■ Task to complete
Would you write out each line of the material below exactly, skipping every picture?
###
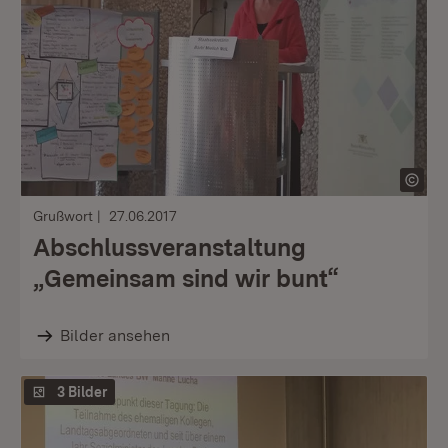
Grußwort
27.06.2017
Abschlussveranstaltung
„Gemeinsam sind wir bunt“
Bilder ansehen
3 Bilder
###
■ Response to this task
Grußwort
27.06.2017
Abschlussveranstaltung
„Gemeinsam sind wir bunt“
Bilder ansehen
3 Bilder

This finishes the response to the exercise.